Wednesday, 26 December 2012

East Yorkshire dialect

I have always enjoyed listening to those people I know who still use out local dialect quite naturally. And having been brought up in the area around Howden I too still use some dialect expressions myself - although unless someone tells you that you are doing so how do you know?

One expression commonly used in our family is  'all taffled up' when describing maybe a ball of string or recently the heap of cable and Christmas lights we had pulled out of a cardboard box. It is a version of tangled up and is apparently peculiar to Yorkshire. I am not sure even if  it is only used in East Yorkshire.

Another discussion I had recently, after looking at the weather,  was about words meaning raining.

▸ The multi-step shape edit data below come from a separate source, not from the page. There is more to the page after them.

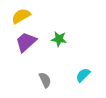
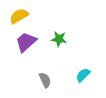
yellow semicircle: moved 2 px left
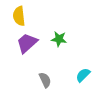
yellow semicircle: rotated 66 degrees counterclockwise
purple trapezoid: moved 1 px right, 1 px down
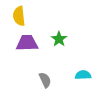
green star: rotated 28 degrees clockwise
purple trapezoid: rotated 40 degrees clockwise
cyan semicircle: rotated 42 degrees clockwise
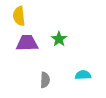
gray semicircle: rotated 28 degrees clockwise
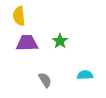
green star: moved 1 px right, 2 px down
cyan semicircle: moved 2 px right
gray semicircle: rotated 35 degrees counterclockwise
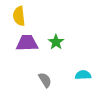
green star: moved 4 px left, 1 px down
cyan semicircle: moved 2 px left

I said 'it's teeming down' which I do not think is East Yorkshire dialect but then someone else used the phrase 'siling down' which I think is.

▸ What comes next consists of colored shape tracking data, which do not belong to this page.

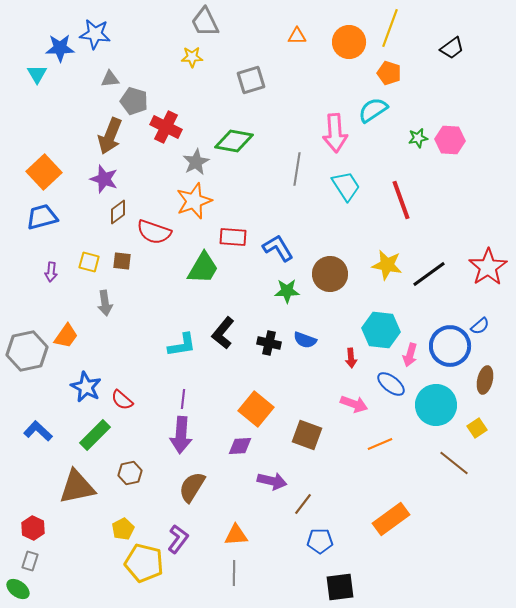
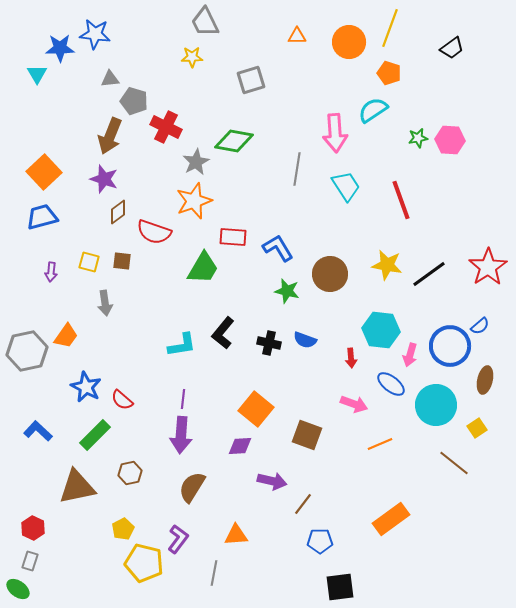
green star at (287, 291): rotated 15 degrees clockwise
gray line at (234, 573): moved 20 px left; rotated 10 degrees clockwise
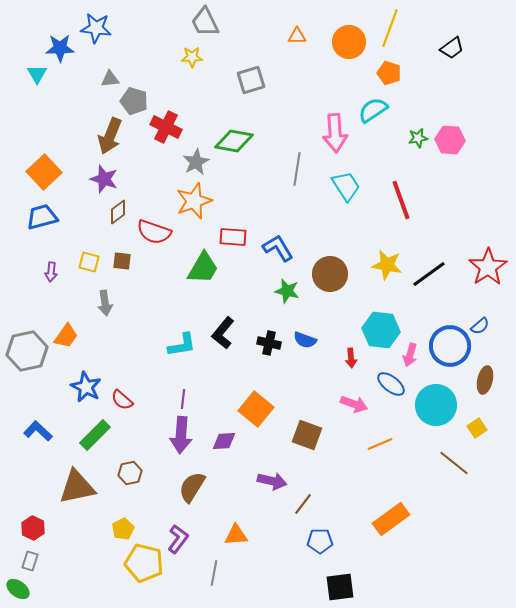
blue star at (95, 34): moved 1 px right, 6 px up
purple diamond at (240, 446): moved 16 px left, 5 px up
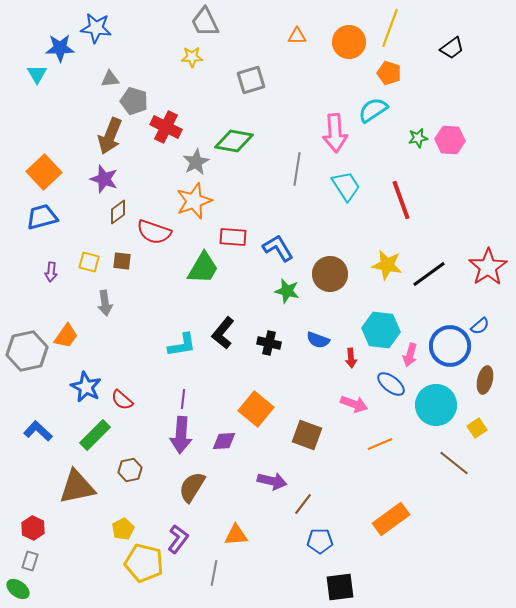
blue semicircle at (305, 340): moved 13 px right
brown hexagon at (130, 473): moved 3 px up
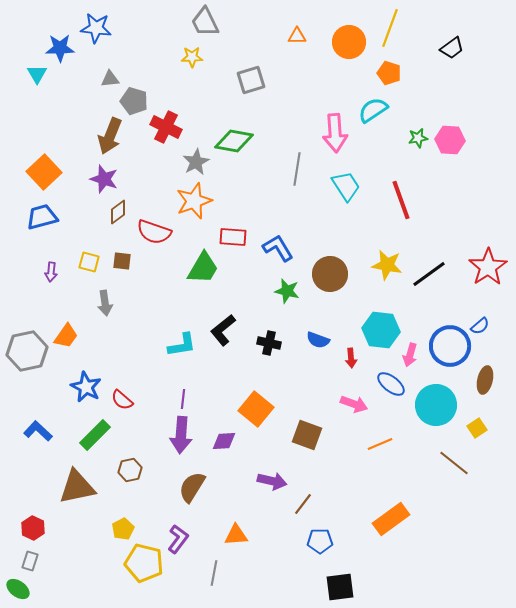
black L-shape at (223, 333): moved 3 px up; rotated 12 degrees clockwise
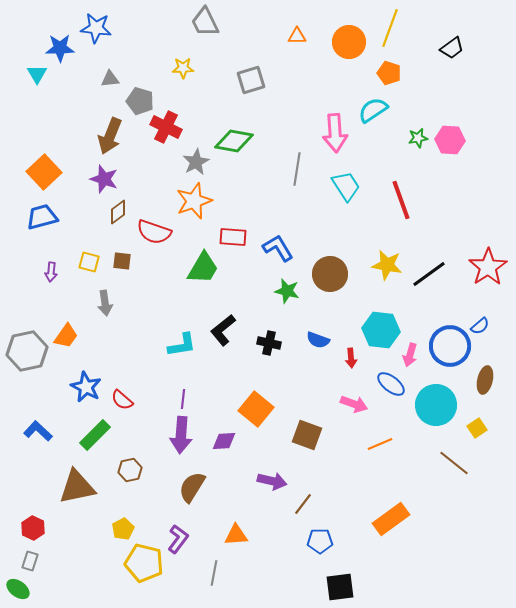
yellow star at (192, 57): moved 9 px left, 11 px down
gray pentagon at (134, 101): moved 6 px right
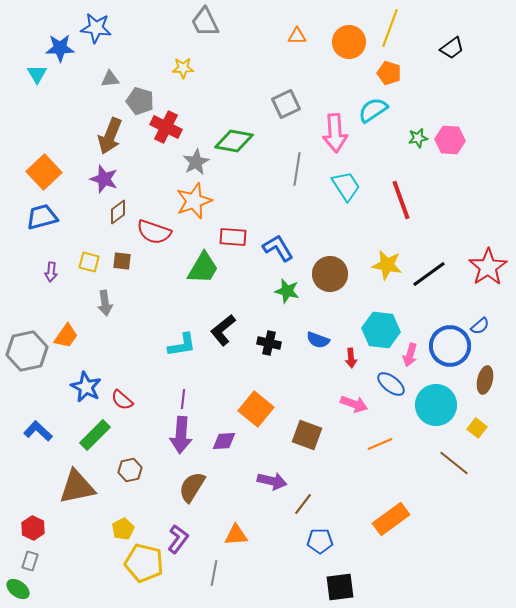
gray square at (251, 80): moved 35 px right, 24 px down; rotated 8 degrees counterclockwise
yellow square at (477, 428): rotated 18 degrees counterclockwise
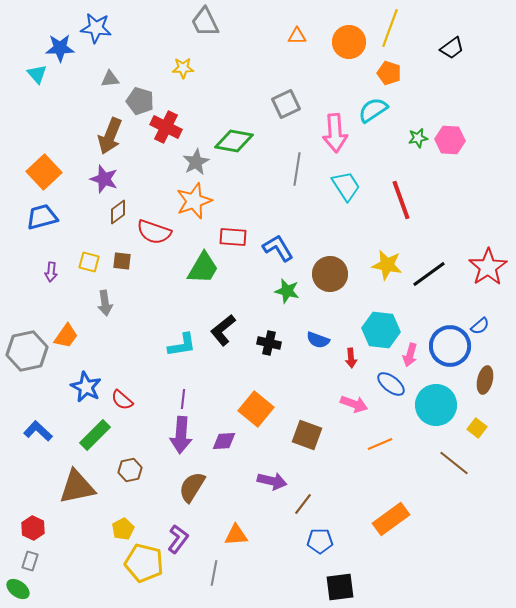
cyan triangle at (37, 74): rotated 10 degrees counterclockwise
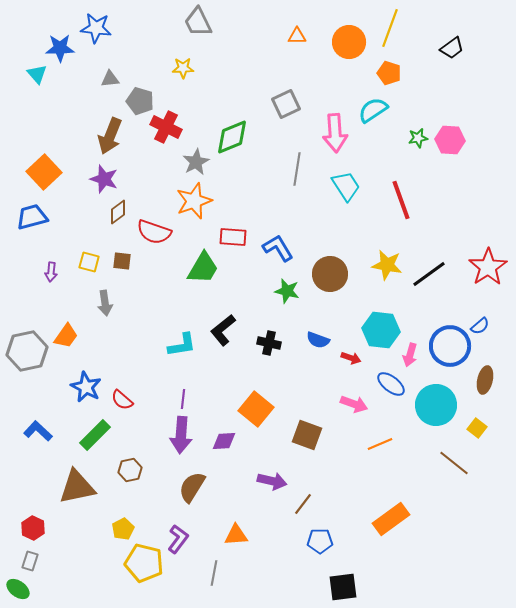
gray trapezoid at (205, 22): moved 7 px left
green diamond at (234, 141): moved 2 px left, 4 px up; rotated 33 degrees counterclockwise
blue trapezoid at (42, 217): moved 10 px left
red arrow at (351, 358): rotated 66 degrees counterclockwise
black square at (340, 587): moved 3 px right
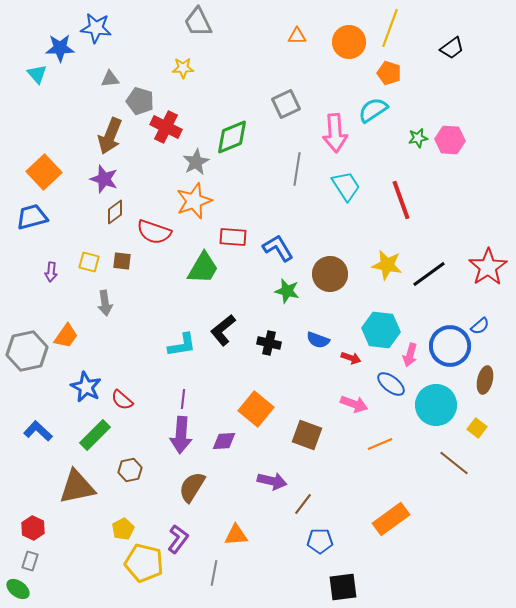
brown diamond at (118, 212): moved 3 px left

A sile is  derived from the Scandinavian word for a sieve and a local farmer's wife once told me that it was used of a particular type of sieve in a dairy where the milk ran straight through - hence it's raining heavily.

I could probably think of many more but here are just  a few phrases and words which I know, some of which are from my childhood but many of which I have heard used in the last few months - can you add any more?

it's slape - slippery

that fire is up to the galleybokes [one of my father's from Driffield, describing a fire piled with coal almost up to the gallows balk, which was what a hook hung on and from which a pot hung]

it's wick - meaning alive, often with fleas although a visitor once asked me if a particular cable was wick [live - ie had power through it]

goodies - sweets, although people from West Yorkshire often refer instead to 'spice'

drinkins - the drink taken out to farm workers in mid morning, sometimes also called 'lowance'

flitting - moving house

bairns - children

I will finish with what is supposedly a true story about Yorkshire road and rail signs. I will leave readers to check how true it is!

Several road signs had to be changed after Yorkshire people were  very confused by those at bridges and rail crossings which read 'Do not cross while lights are flashing'. Locally the word 'while' means until - e.g. 'wait there while I come back'.

Meanwhile I will take Molly out for a walk across the claggy field, returning all clarty having walked through countless slop holes but grateful that at least it is now a cockstride lighter.